Egwene starrte die Szene mit aufgerissenen Augen an. Nicht Gawyn war es, der sie gefangenhielt. Er träumte davon, sie zu befreien! Aus Rands Gefangenschaft! Es war Zeit, diesen Wahnsinn hinter sich zu lassen. Sie konzentrierte sich darauf, draußen zu sein und dies von außen her zu betrachten. Nichts geschah.

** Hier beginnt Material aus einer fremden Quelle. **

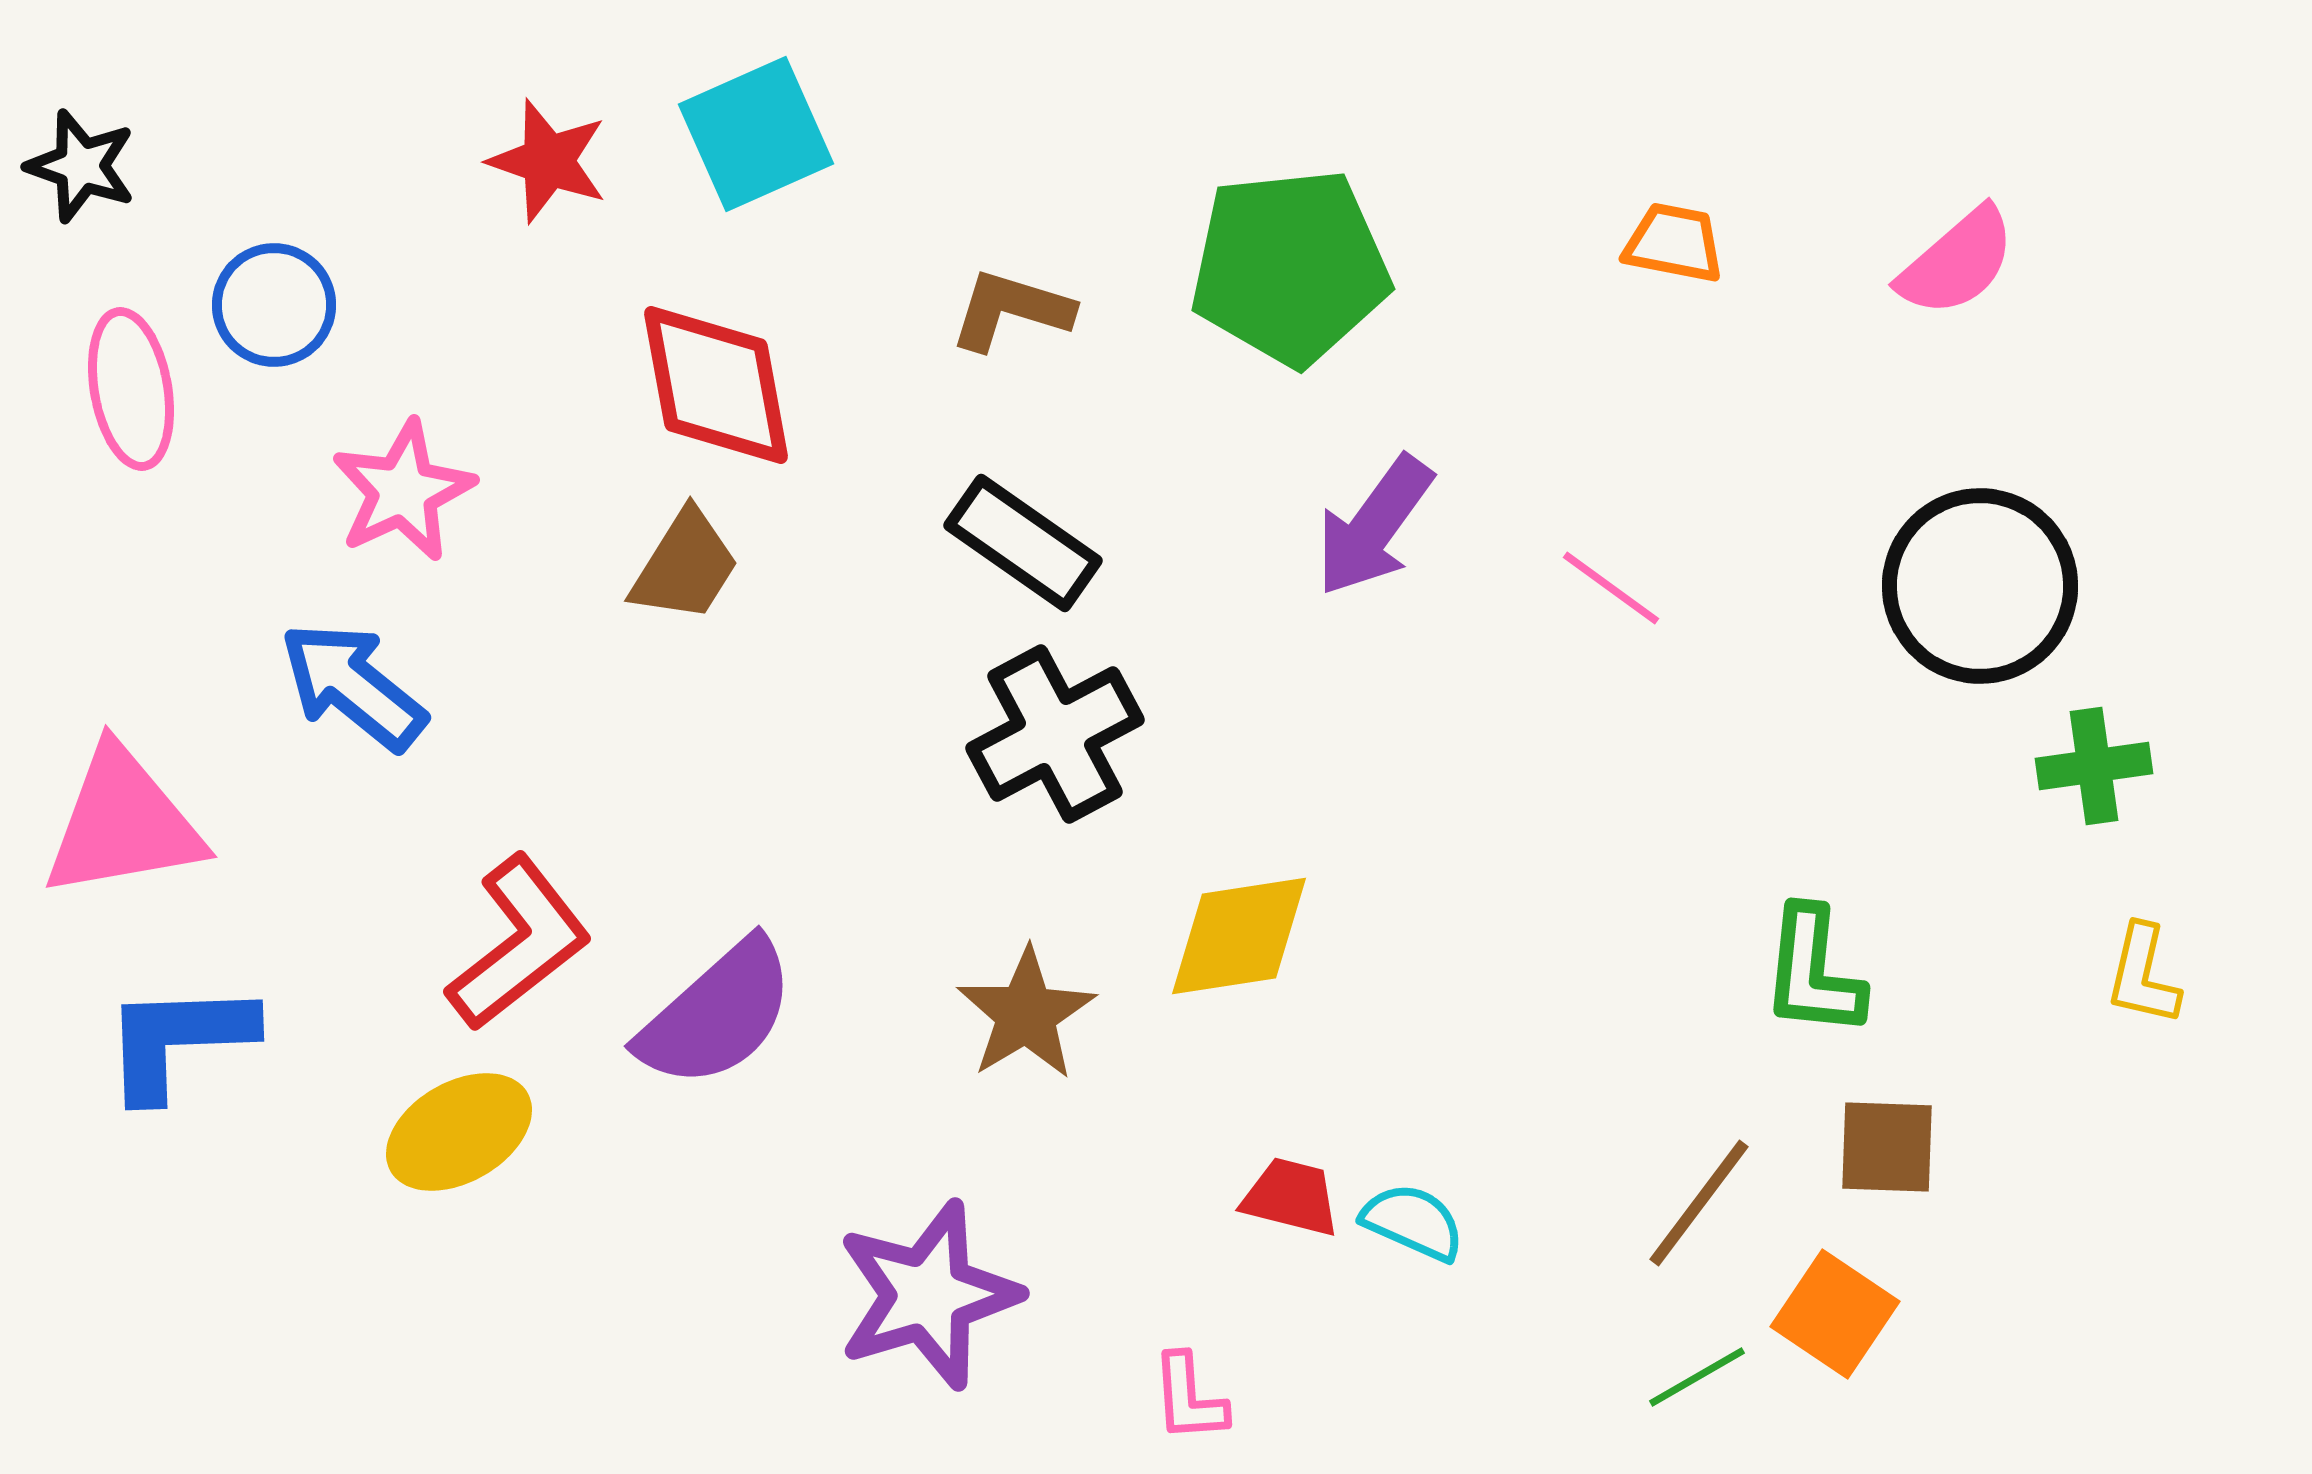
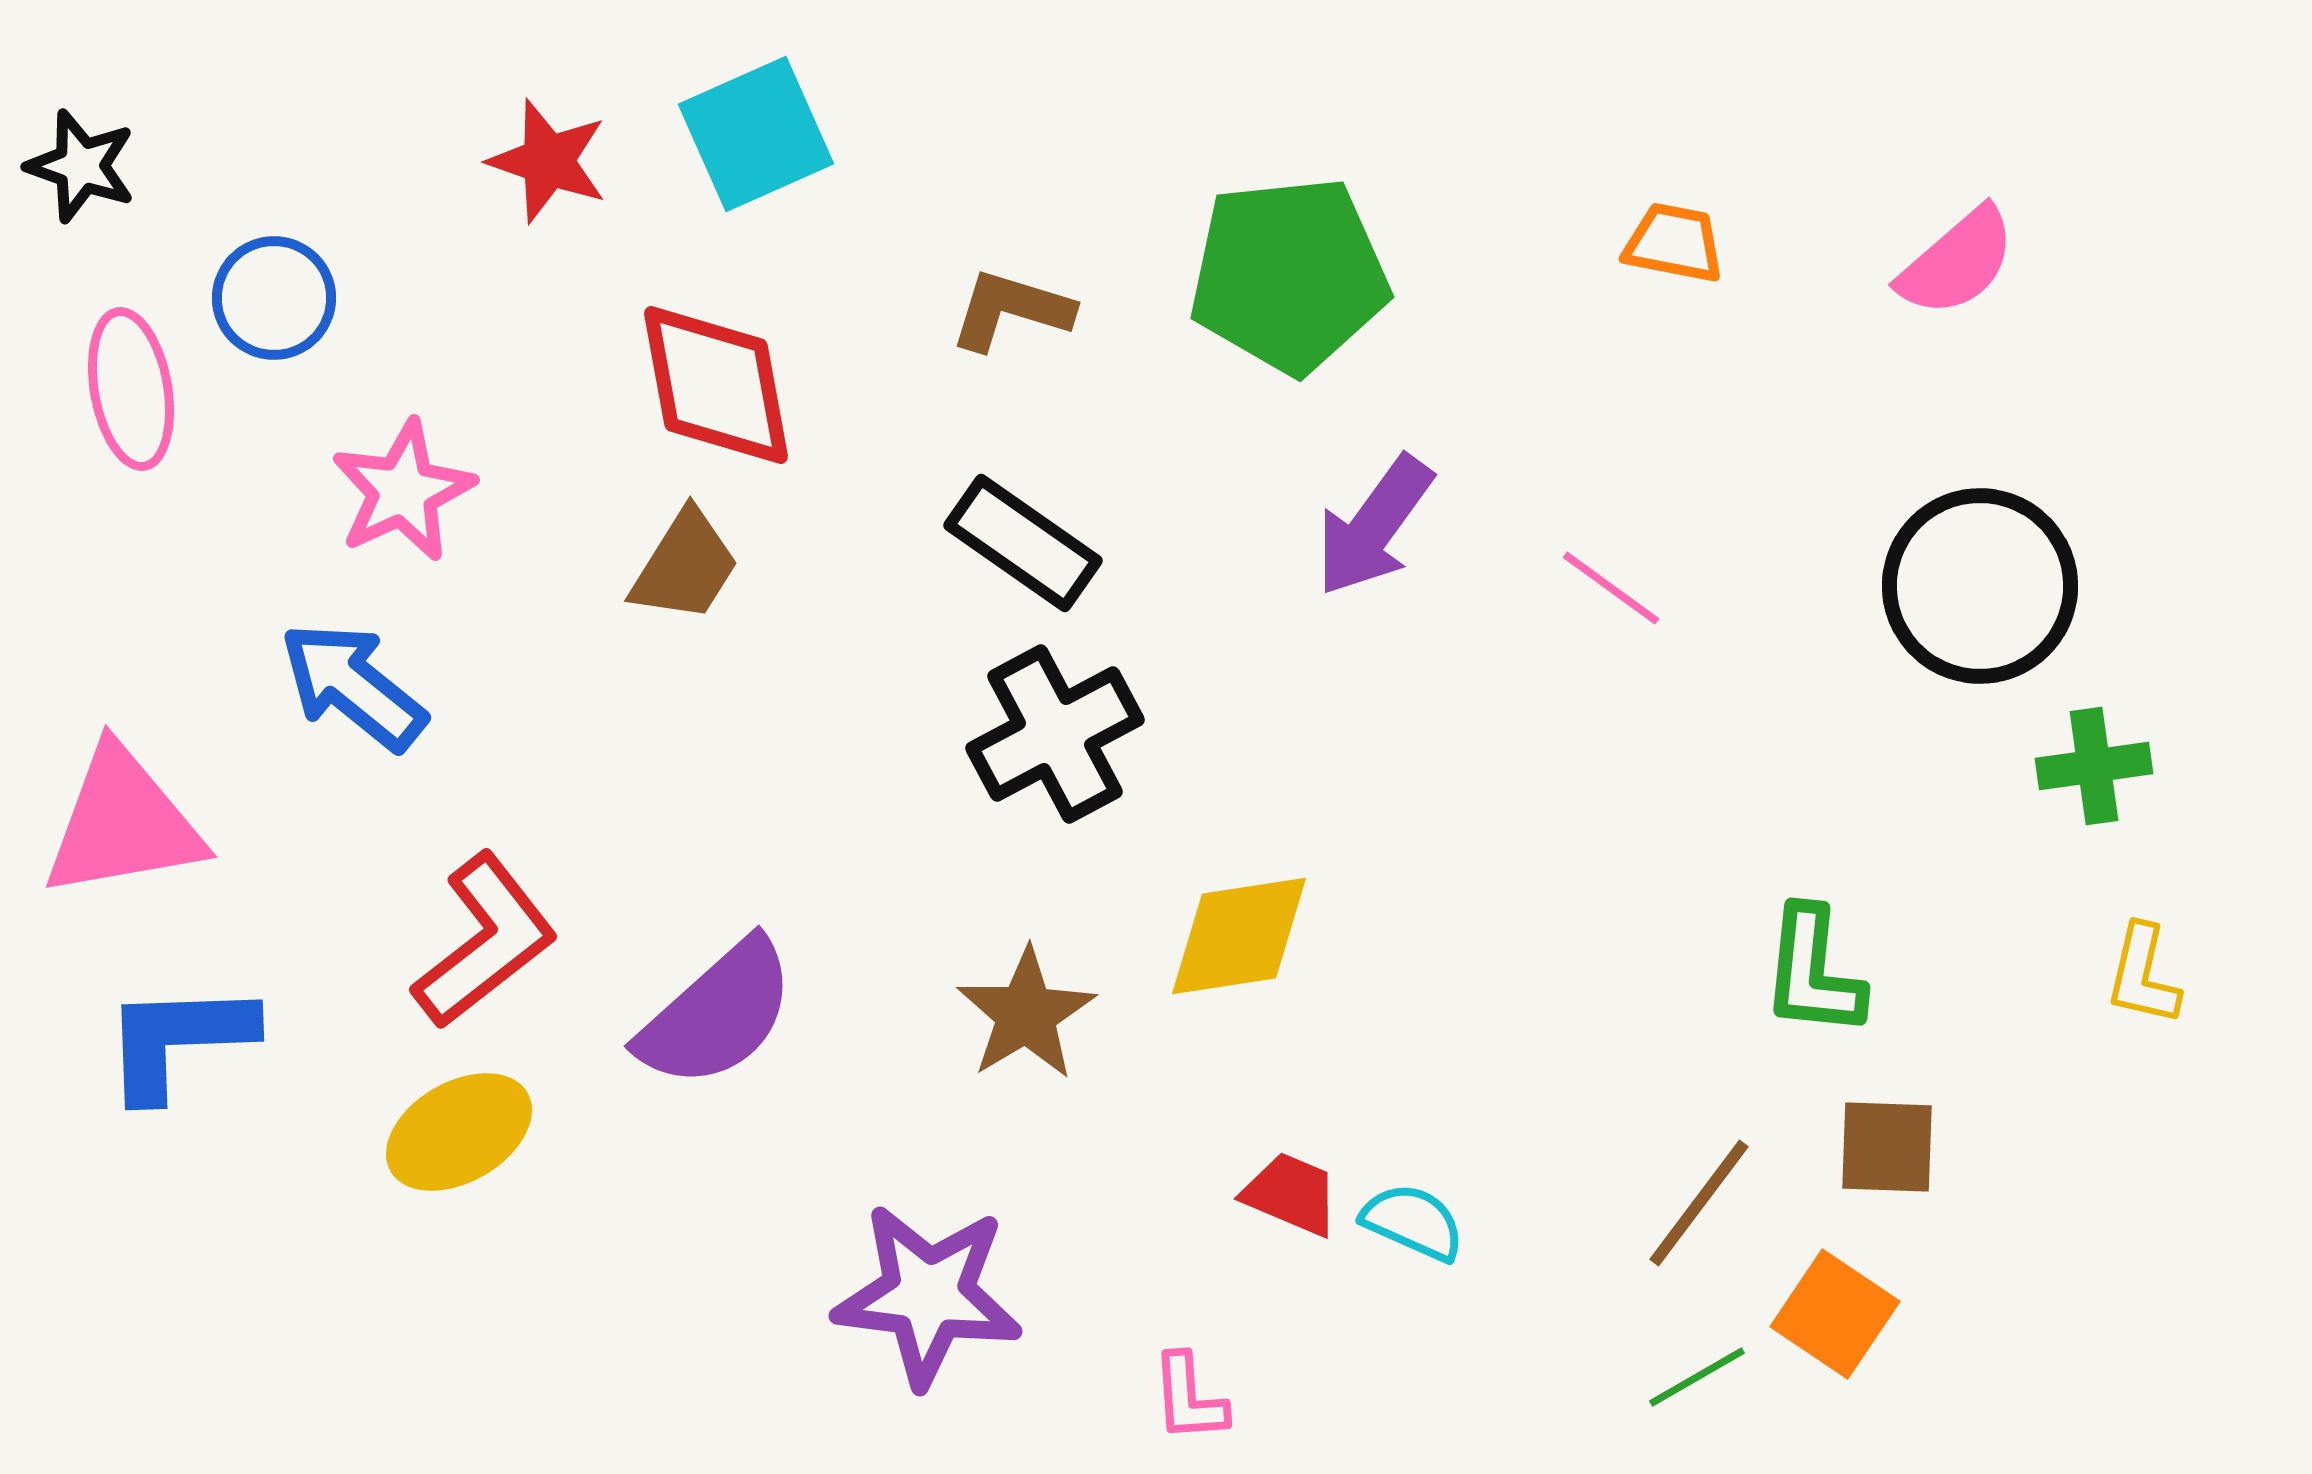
green pentagon: moved 1 px left, 8 px down
blue circle: moved 7 px up
red L-shape: moved 34 px left, 2 px up
red trapezoid: moved 3 px up; rotated 9 degrees clockwise
purple star: rotated 24 degrees clockwise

Die Schwerter klirrten aufeinander, und die beiden Männer tanzten einen tödlichen Tanz. Tödlich jedenfalls, wäre es nicht ein Traum gewesen. Es war alles Unsinn. Ausgerechnet von einem Duell mit Schwertern zu träumen. Und es war kein Alptraum; alles wirkte echt vielleicht ein wenig verschwommen, aber keineswegs verfärbt. »Die Träume eines Mannes stellen ein Labyrinth dar, das auch er selbst nicht kennt«, hatte Bair ihr einmal gesagt.
Egwene schloß die Augen und konzentrierte sich ganz stark. Draußen. Sie befand sich draußen und blickte hinein. Kein Platz für etwas anderes in ihrem Geist. Draußen, und hineinblicken. Draußen, hineinblicken. Draußen!
Sie öffnete erneut die Augen. Der Kampf strebte seinem Höhepunkt zu. Gawyns Klinge fuhr tief in Rands Brust, und als Rand zusammenbrach, glitt die Klinge wieder heraus und vollführte einen schimmernden Halbkreis. Rands Kopf purzelte über den Fußboden beinahe vor ihre Füße. Er blieb liegen, so daß seine Augen zu ihr aufblickten. Ein Schrei stieg bis in ihre Kehle auf, ein Schrei, den sie nicht unterdrücken konnte. Ein Traum. Lediglich ein Traum. Doch diese starren, toten Augen erschienen sehr real.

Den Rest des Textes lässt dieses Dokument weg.